_What is required_:
Wherever the word "size" turns up in a line of the entries, copy that line.
++++++++++
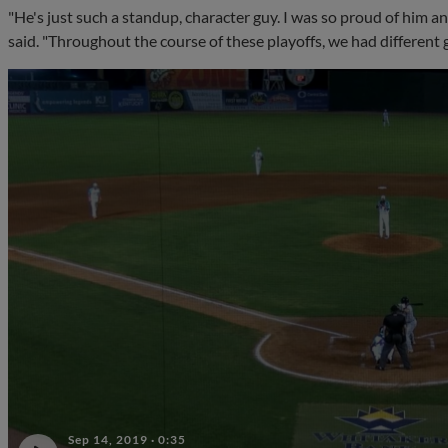
"He's just such a standup, character guy. I was so proud of him a
said. "Throughout the course of these playoffs, we had different g
Sep 14, 2019
·
0:35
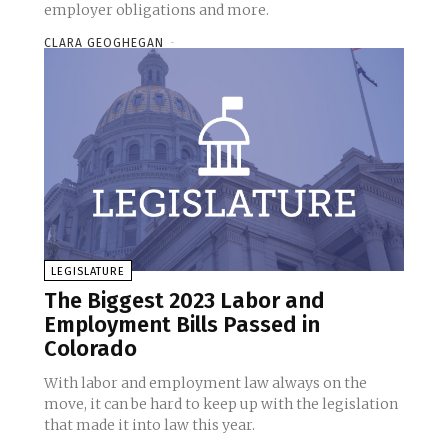
employer obligations and more.
CLARA GEOGHEGAN
-
LEGISLATURE
The Biggest 2023 Labor and
Employment Bills Passed in
Colorado
With labor and employment law always on the
move, it can be hard to keep up with the legislation
that made it into law this year.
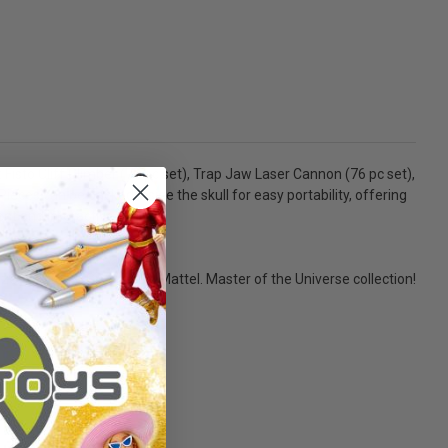
 Fisto Cliff Climber (77 pc set), Trap Jaw Laser Cannon (76 pc set),
ieces can be packed inside the skull for easy portability, offering
nt and interactive play.
size. - 2020 MEGA Brands, Mattel. Master of the Universe collection!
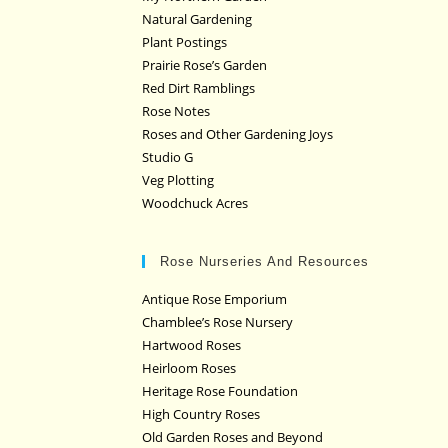
Natural Gardening
Plant Postings
Prairie Rose’s Garden
Red Dirt Ramblings
Rose Notes
Roses and Other Gardening Joys
Studio G
Veg Plotting
Woodchuck Acres
Rose Nurseries And Resources
Antique Rose Emporium
Chamblee’s Rose Nursery
Hartwood Roses
Heirloom Roses
Heritage Rose Foundation
High Country Roses
Old Garden Roses and Beyond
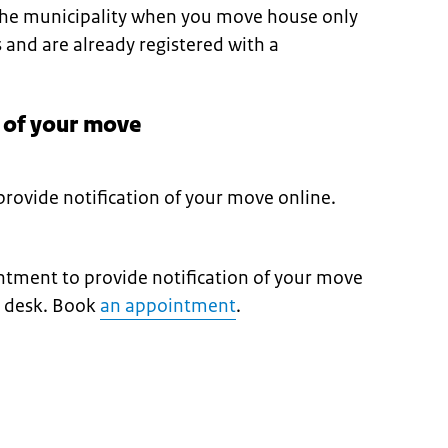
 the municipality when you move house only
s and are already registered with a
n of your move
rovide notification of your move online.
tment to provide notification of your move
e desk. Book
an appointment
.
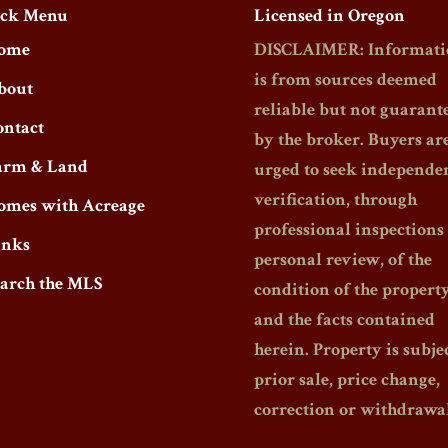
ck Menu
Licensed in Oregon
ome
DISCLAIMER: Informati
is from sources deemed
bout
reliable but not guarant
ontact
by the broker. Buyers ar
arm & Land
urged to seek independe
verification, through
omes with Acreage
professional inspections
inks
personal review, of the
earch the MLS
condition of the propert
and the facts contained
herein. Property is subjec
prior sale, price change,
correction or withdrawal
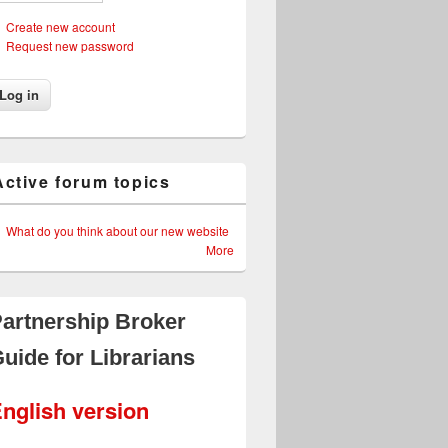
Create new account
Request new password
Active forum topics
What do you think about our new website
More
artnership Broker
uide for Librarians
nglish version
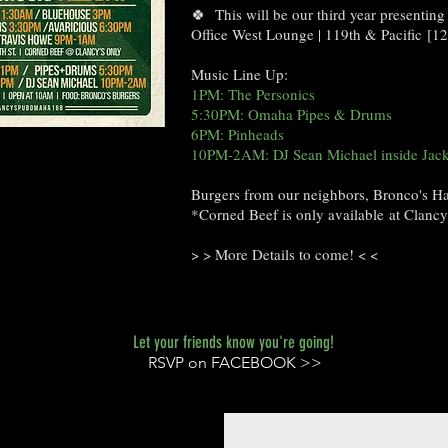
🍀 This will be our third year presenting
Office West Lounge | 119th & Pacific [
Music Line Up:
1PM: The Personics
5:30PM: Omaha Pipes & Drums
6PM: Pinheads
10PM-2AM: DJ Sean Michael inside Ja
Burgers from our neighbors, Bronco's 
*Corned Beef is only available at Clanc
> > More Details to come! < <
Let your friends know you're going!
RSVP on FACEBOOK >>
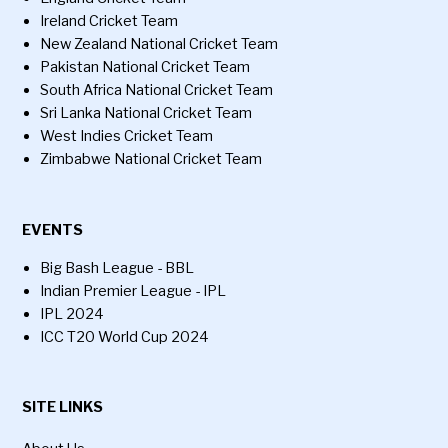
Ireland Cricket Team
New Zealand National Cricket Team
Pakistan National Cricket Team
South Africa National Cricket Team
Sri Lanka National Cricket Team
West Indies Cricket Team
Zimbabwe National Cricket Team
EVENTS
Big Bash League - BBL
Indian Premier League - IPL
IPL 2024
ICC T20 World Cup 2024
SITE LINKS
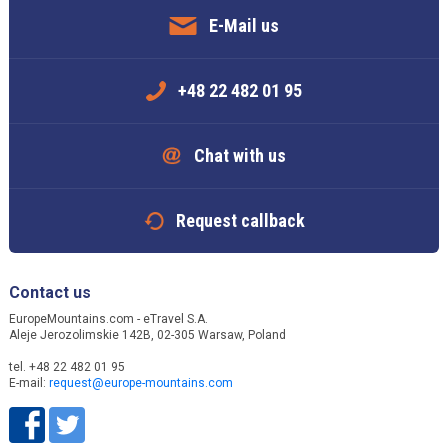
E-Mail us
+48 22 482 01 95
Chat with us
Request callback
Contact us
EuropeMountains.com - eTravel S.A.
Aleje Jerozolimskie 142B, 02-305 Warsaw, Poland
tel. +48 22 482 01 95
E-mail:
request@europe-mountains.com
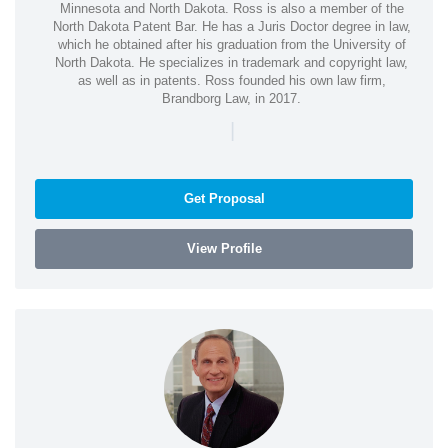
Minnesota and North Dakota. Ross is also a member of the
North Dakota Patent Bar. He has a Juris Doctor degree in law,
which he obtained after his graduation from the University of
North Dakota. He specializes in trademark and copyright law,
as well as in patents. Ross founded his own law firm,
Brandborg Law, in 2017.
|
Get Proposal
View Profile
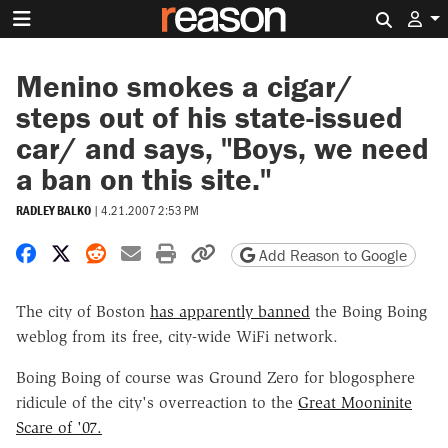
Search 
Menino smokes a cigar/
steps out of his state-issued
car/ and says, "Boys, we need
a ban on this site."
RADLEY BALKO
|
4.21.2007 2:53 PM
Share on Facebook
Share on X
Share on Reddit
Share by email
Print friendly version
Copy page URL
Add Reason to Google
The city of Boston
has apparently banned
the Boing Boing
weblog from its free, city-wide WiFi network.
Boing Boing of course was Ground Zero for blogosphere
ridicule of the city's overreaction to the
Great Mooninite
Scare of '07.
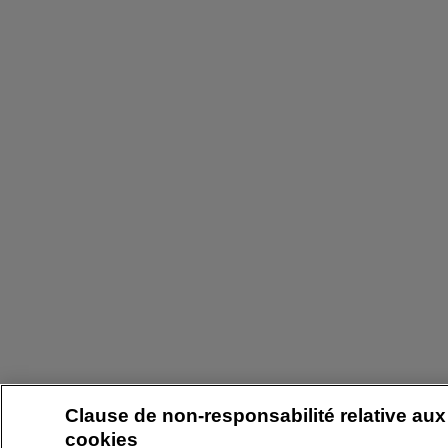
Clause de non-responsabilité relative aux
cookies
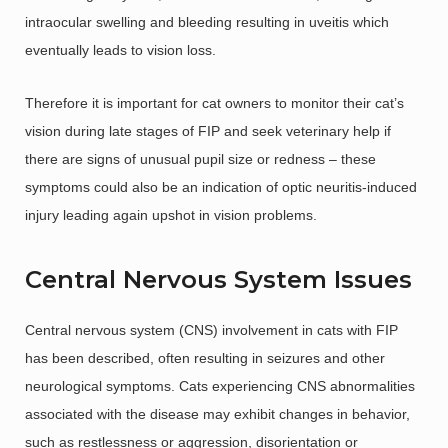
intraocular swelling and bleeding resulting in uveitis which
eventually leads to vision loss.
Therefore it is important for cat owners to monitor their cat’s
vision during late stages of FIP and seek veterinary help if
there are signs of unusual pupil size or redness – these
symptoms could also be an indication of optic neuritis-induced
injury leading again upshot in vision problems.
Central Nervous System Issues
Central nervous system (CNS) involvement in cats with FIP
has been described, often resulting in seizures and other
neurological symptoms. Cats experiencing CNS abnormalities
associated with the disease may exhibit changes in behavior,
such as restlessness or aggression, disorientation or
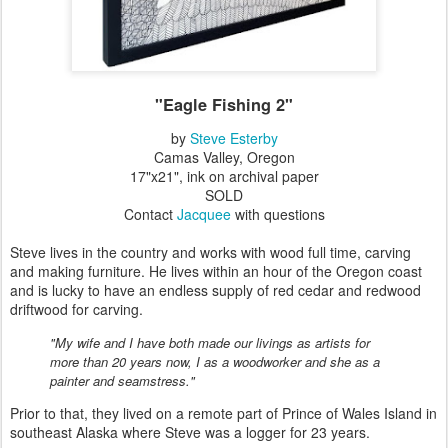
"Eagle Fishing 2"
by
Steve Esterby
Camas Valley, Oregon
17"x21", ink on archival paper
SOLD
Contact
Jacquee
with questions
Steve lives in the country and works with wood full time, carving
and making furniture. He lives within an hour of the Oregon coast
and is lucky to have an endless supply of red cedar and redwood
driftwood for carving.
"My wife and I have both made our livings as artists for
more than 20 years now, I as a woodworker and she as a
painter and seamstress."
Prior to that, they lived on a remote part of Prince of Wales Island in
southeast Alaska where Steve was a logger for 23 years.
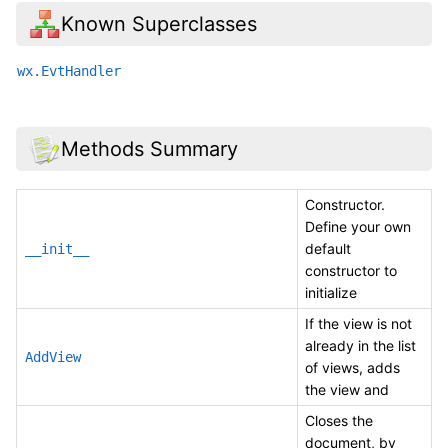
Known Superclasses
wx.EvtHandler
Methods Summary
Constructor.
Define your own
default
__init__
constructor to
initialize
If the view is not
already in the list
AddView
of views, adds
the view and
Closes the
document, by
++++++++++
_Response_:
size. - 2020 MEGA Brands, Mattel. Master of the Universe collection!
there are signs of unusual pupil size or redness – these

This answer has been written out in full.